About this task: Apart from the images, the entire listing below must be restated word for word.

----

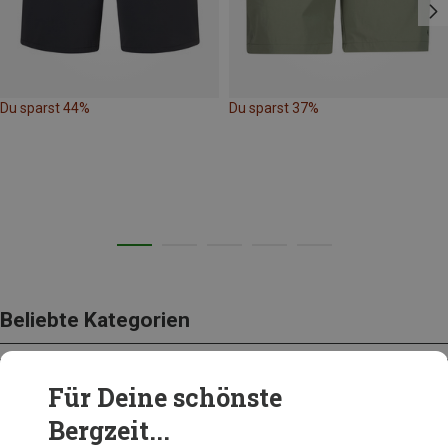
Du sparst 44%
Du sparst 37%
Beliebte Kategorien
Für Deine schönste
BEKLEIDUNG
Bergzeit...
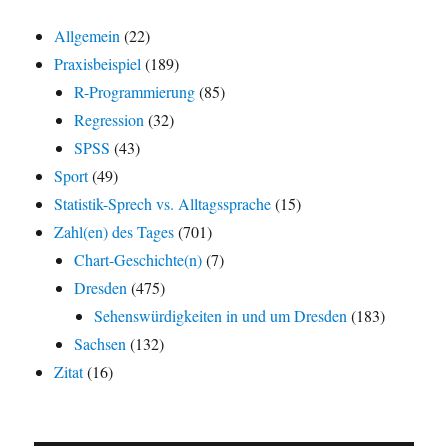
Allgemein
(22)
Praxisbeispiel
(189)
R-Programmierung
(85)
Regression
(32)
SPSS
(43)
Sport
(49)
Statistik-Sprech vs. Alltagssprache
(15)
Zahl(en) des Tages
(701)
Chart-Geschichte(n)
(7)
Dresden
(475)
Sehenswürdigkeiten in und um Dresden
(183)
Sachsen
(132)
Zitat
(16)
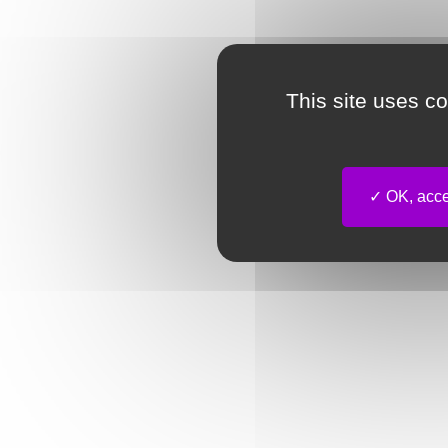
This site uses c
OK, accep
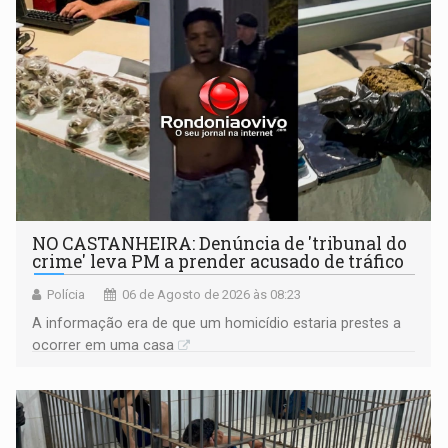
NO CASTANHEIRA: ​Denúncia de 'tribunal do
crime' leva PM a prender acusado de tráfico
Polícia
06 de Agosto de 2026 às 08:23
A informação era de que um homicídio estaria prestes a
ocorrer em uma casa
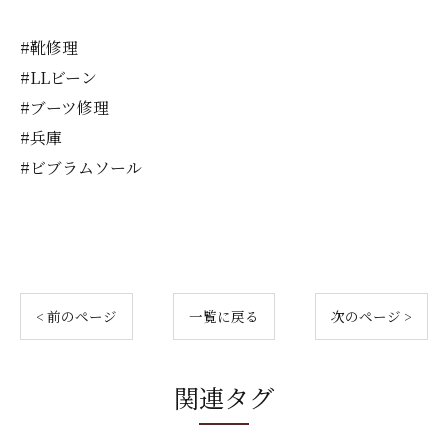
#靴修理
#LLビーン
#ブーツ修理
#兵庫
#ビブラムソール
< 前のページ
一覧に戻る
次のページ >
関連タグ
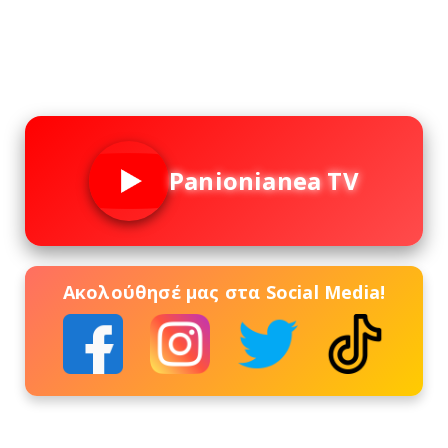
Panionianea TV
Ακολούθησέ μας στα Social Media!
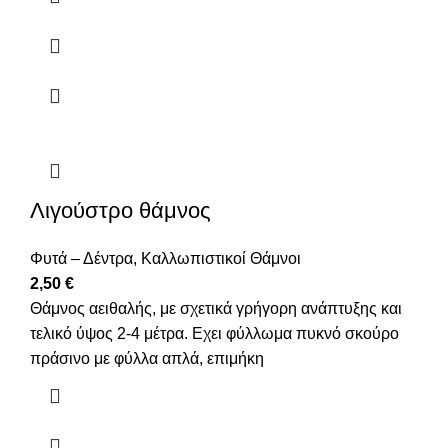
Λιγούστρο θάμνος
Φυτά – Δέντρα
,
Καλλωπιστικοί Θάμνοι
2,50
€
Θάμνος αειθαλής, με σχετικά γρήγορη ανάπτυξης και
τελικό ύψος 2-4 μέτρα. Εχει φύλλωμα πυκνό σκούρο
πράσινο με φύλλα απλά, επιμήκη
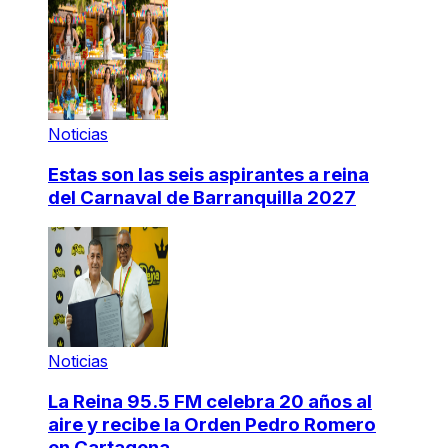
Noticias
Estas son las seis aspirantes a reina
del Carnaval de Barranquilla 2027
Noticias
La Reina 95.5 FM celebra 20 años al
aire y recibe la Orden Pedro Romero
en Cartagena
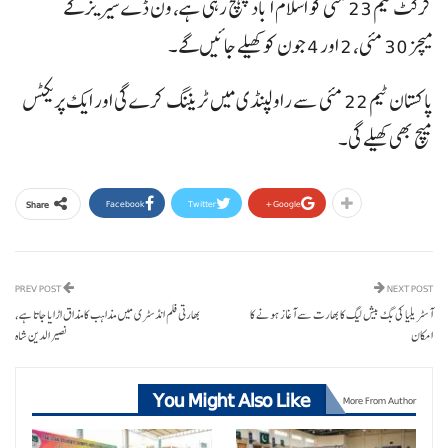
کرکٹ ٹیم 23 مئی کو اسلام آباد پہنچ رہی ہے، ون ڈے سیریز کے
میچز 30 مئی، 2 اور 4 جون کو کھیلے جائیں گے۔
پاکستان ٹیم 22 مئی سے راولپنڈی میں ٹریننگ کرے گی اور ایک پریکٹس
میچ بھی کھیلے گی۔
Facebook
Twitter
Google+
Share
PREV POST
NEXT POST
آسٹریلیا کی بگ بیش لیگ کا بھارت سے آغاز ہونے کا
بھارتی فلم انڈسٹری میں مذاہب کا مذاق اڑایا جاتا ہے،
امکان
نصیر الدین شاہ
You Might Also Like
More From Author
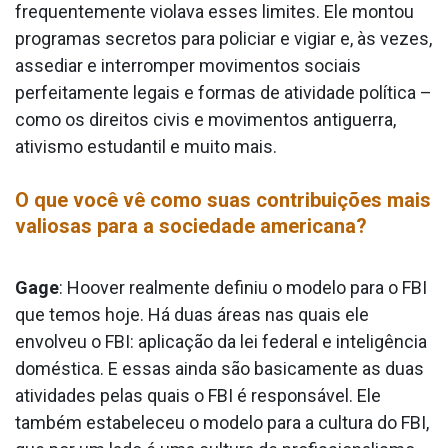
frequentemente violava esses limites. Ele montou
programas secretos para policiar e vigiar e, às vezes,
assediar e interromper movimentos sociais
perfeitamente legais e formas de atividade política –
como os direitos civis e movimentos antiguerra,
ativismo estudantil e muito mais.
O que você vê como suas contribuições mais
valiosas para a sociedade americana?
Gage
: Hoover realmente definiu o modelo para o FBI
que temos hoje. Há duas áreas nas quais ele
envolveu o FBI: aplicação da lei federal e inteligência
doméstica. E essas ainda são basicamente as duas
atividades pelas quais o FBI é responsável. Ele
também estabeleceu o modelo para a cultura do FBI,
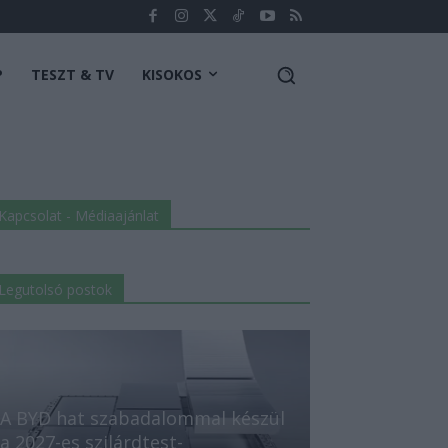
P
TESZT & TV
KISOKOS
Kapcsolat - Médiaajánlat
Legutolsó postok
A BYD hat szabadalommal készül
a 2027-es szilárdtest-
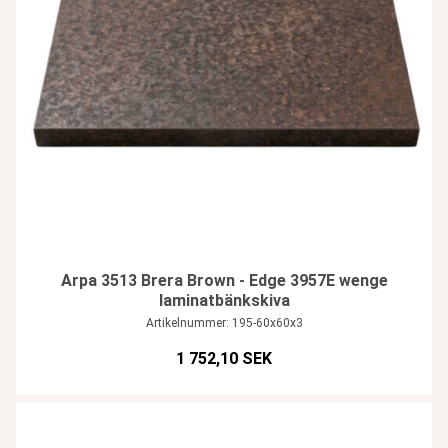
Arpa 3513 Brera Brown - Edge 3957E wenge
laminatbänkskiva
Artikelnummer: 195-60x60x3
1 752,10 SEK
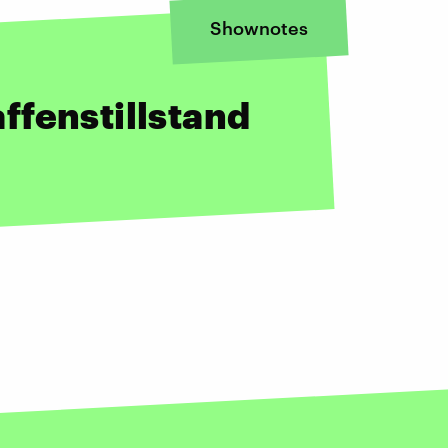
Shownotes
ffenstillstand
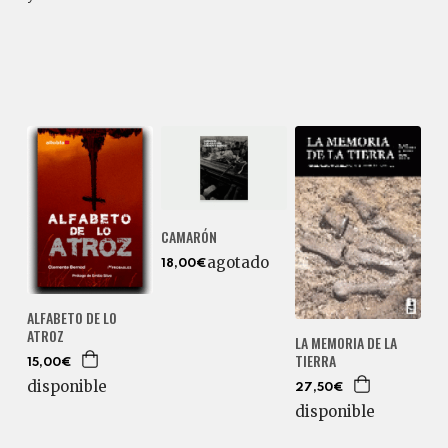
CAMARÓN
agotado
18,00€
ALFABETO DE LO
ATROZ
LA MEMORIA DE LA
TIERRA
15,00€
disponible
27,50€
disponible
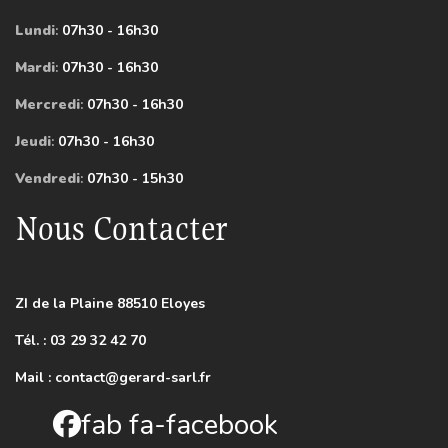
Lundi
:
07h30 - 16h30
Mardi
:
07h30 - 16h30
Mercredi
:
07h30 - 16h30
Jeudi
:
07h30 - 16h30
Vendredi
:
07h30 - 15h30
Nous Contacter
ZI de la Plaine 88510 Eloyes
Tél. : 03 29 32 42 70
Mail :
contact@gerard-sarl.fr
fab fa-facebook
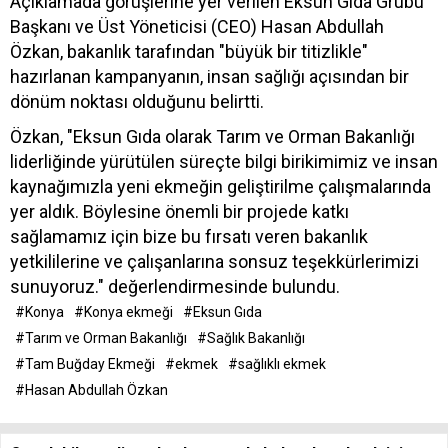
Açıklamada görüşlerine yer verilen Eksun Gıda Grubu
Başkanı ve Üst Yöneticisi (CEO) Hasan Abdullah
Özkan, bakanlık tarafından "büyük bir titizlikle"
hazırlanan kampanyanın, insan sağlığı açısından bir
dönüm noktası olduğunu belirtti.
Özkan, "Eksun Gıda olarak Tarım ve Orman Bakanlığı
liderliğinde yürütülen süreçte bilgi birikimimiz ve insan
kaynağımızla yeni ekmeğin geliştirilme çalışmalarında
yer aldık. Böylesine önemli bir projede katkı
sağlamamız için bize bu fırsatı veren bakanlık
yetkililerine ve çalışanlarına sonsuz teşekkürlerimizi
sunuyoruz." değerlendirmesinde bulundu.
#Konya
#Konya ekmeği
#Eksun Gıda
#Tarım ve Orman Bakanlığı
#Sağlık Bakanlığı
#Tam Buğday Ekmeği
#ekmek
#sağlıklı ekmek
#Hasan Abdullah Özkan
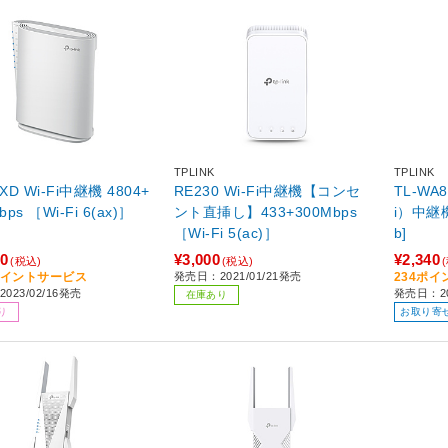
TPLINK
TPLINK
XD Wi-Fi中継機 4804+
RE230 Wi-Fi中継機【コンセ
TL-WA
1148Mbps ［Wi-Fi 6(ax)］
ント直挿し】433+300Mbps
i）中継
［Wi-Fi 5(ac)］
b]
80
¥3,000
¥2,340
(税込)
(税込)
8ポイントサービス
発売日：2021/01/21発売
234ポ
023/02/16発売
発売日：20
在庫あり
り
お取り寄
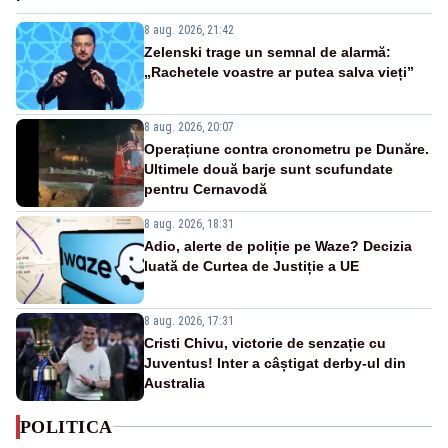
8 aug. 2026, 21:42
Zelenski trage un semnal de alarmă:
„Rachetele voastre ar putea salva vieți”
8 aug. 2026, 20:07
Operațiune contra cronometru pe Dunăre.
Ultimele două barje sunt scufundate
pentru Cernavodă
8 aug. 2026, 18:31
Adio, alerte de poliție pe Waze? Decizia
luată de Curtea de Justiție a UE
8 aug. 2026, 17:31
Cristi Chivu, victorie de senzație cu
Juventus! Inter a câștigat derby-ul din
Australia
POLITICA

----

Reply:
Du sparst 44%
Du sparst 37%
Beliebte Kategorien
Für Deine schönste
BEKLEIDUNG
Bergzeit...
Allgemein
(22)
Praxisbeispiel
(189)
R-Programmierung
(85)
Regression
(32)
SPSS
(43)
Sport
(49)
Statistik-Sprech vs. Alltagssprache
(15)
Zahl(en) des Tages
(701)
Chart-Geschichte(n)
(7)
Dresden
(475)
Sehenswürdigkeiten in und um Dresden
(183)
Sachsen
(132)
Zitat
(16)
This site uses c
OK, accep
NO CASTANHEIRA: ​Denúncia de 'tribunal do
crime' leva PM a prender acusado de tráfico
Polícia
06 de Agosto de 2026 às 08:23
A informação era de que um homicídio estaria prestes a
ocorrer em uma casa
#靴修理
#LLビーン
#ブーツ修理
#兵庫
#ビブラムソール
< 前のページ
一覧に戻る
次のページ >
関連タグ
Panionianea TV
Ακολούθησέ μας στα Social Media!
Λιγούστρο θάμνος
Φυτά – Δέντρα
,
Καλλωπιστικοί Θάμνοι
2,50
€
Θάμνος αειθαλής, με σχετικά γρήγορη ανάπτυξης και
τελικό ύψος 2-4 μέτρα. Εχει φύλλωμα πυκνό σκούρο
πράσινο με φύλλα απλά, επιμήκη
Noticias
Estas son las seis aspirantes a reina
del Carnaval de Barranquilla 2027
Noticias
La Reina 95.5 FM celebra 20 años al
aire y recibe la Orden Pedro Romero
en Cartagena
کرکٹ ٹیم 23 مئی کو اسلام آباد پہنچ رہی ہے، ون ڈے سیریز کے
میچز 30 مئی، 2 اور 4 جون کو کھیلے جائیں گے۔
پاکستان ٹیم 22 مئی سے راولپنڈی میں ٹریننگ کرے گی اور ایک پریکٹس
میچ بھی کھیلے گی۔
Facebook
Twitter
Google+
Share
PREV POST
NEXT POST
آسٹریلیا کی بگ بیش لیگ کا بھارت سے آغاز ہونے کا
بھارتی فلم انڈسٹری میں مذاہب کا مذاق اڑایا جاتا ہے،
امکان
نصیر الدین شاہ
You Might Also Like
More From Author
frequentemente violava esses limites. Ele montou
programas secretos para policiar e vigiar e, às vezes,
assediar e interromper movimentos sociais
perfeitamente legais e formas de atividade política –
como os direitos civis e movimentos antiguerra,
ativismo estudantil e muito mais.
O que você vê como suas contribuições mais
valiosas para a sociedade americana?
Gage
: Hoover realmente definiu o modelo para o FBI
que temos hoje. Há duas áreas nas quais ele
envolveu o FBI: aplicação da lei federal e inteligência
doméstica. E essas ainda são basicamente as duas
atividades pelas quais o FBI é responsável. Ele
também estabeleceu o modelo para a cultura do FBI,
P
TESZT & TV
KISOKOS
Kapcsolat - Médiaajánlat
Legutolsó postok
A BYD hat szabadalommal készül
a 2027-es szilárdtest-
Arpa 3513 Brera Brown - Edge 3957E wenge
laminatbänkskiva
Artikelnummer: 195-60x60x3
1 752,10 SEK
Shownotes
ffenstillstand
CAMARÓN
agotado
18,00€
ALFABETO DE LO
ATROZ
LA MEMORIA DE LA
TIERRA
15,00€
disponible
27,50€
disponible
Lundi
:
07h30 - 16h30
Mardi
:
07h30 - 16h30
Mercredi
:
07h30 - 16h30
Jeudi
:
07h30 - 16h30
Vendredi
:
07h30 - 15h30
Nous Contacter
ZI de la Plaine 88510 Eloyes
Tél. : 03 29 32 42 70
Mail :
contact@gerard-sarl.fr
fab fa-facebook
Açıklamada görüşlerine yer verilen Eksun Gıda Grubu
Başkanı ve Üst Yöneticisi (CEO) Hasan Abdullah
Özkan, bakanlık tarafından "büyük bir titizlikle"
hazırlanan kampanyanın, insan sağlığı açısından bir
dönüm noktası olduğunu belirtti.
Özkan, "Eksun Gıda olarak Tarım ve Orman Bakanlığı
liderliğinde yürütülen süreçte bilgi birikimimiz ve insan
kaynağımızla yeni ekmeğin geliştirilme çalışmalarında
yer aldık. Böylesine önemli bir projede katkı
sağlamamız için bize bu fırsatı veren bakanlık
yetkililerine ve çalışanlarına sonsuz teşekkürlerimizi
sunuyoruz." değerlendirmesinde bulundu.
#Konya
#Konya ekmeği
#Eksun Gıda
#Tarım ve Orman Bakanlığı
#Sağlık Bakanlığı
#Tam Buğday Ekmeği
#ekmek
#sağlıklı ekmek
#Hasan Abdullah Özkan
TPLINK
TPLINK
XD Wi-Fi中継機 4804+
RE230 Wi-Fi中継機【コンセ
TL-WA
1148Mbps ［Wi-Fi 6(ax)］
ント直挿し】433+300Mbps
i）中継
［Wi-Fi 5(ac)］
b]
80
¥3,000
¥2,340
(税込)
(税込)
8ポイントサービス
発売日：2021/01/21発売
234ポ
023/02/16発売
発売日：20
在庫あり
り
お取り寄
8 aug. 2026, 21:42
Zelenski trage un semnal de alarmă:
„Rachetele voastre ar putea salva vieți”
8 aug. 2026, 20:07
Operațiune contra cronometru pe Dunăre.
Ultimele două barje sunt scufundate
pentru Cernavodă
8 aug. 2026, 18:31
Adio, alerte de poliție pe Waze? Decizia
luată de Curtea de Justiție a UE
8 aug. 2026, 17:31
Cristi Chivu, victorie de senzație cu
Juventus! Inter a câștigat derby-ul din
Australia
POLITICA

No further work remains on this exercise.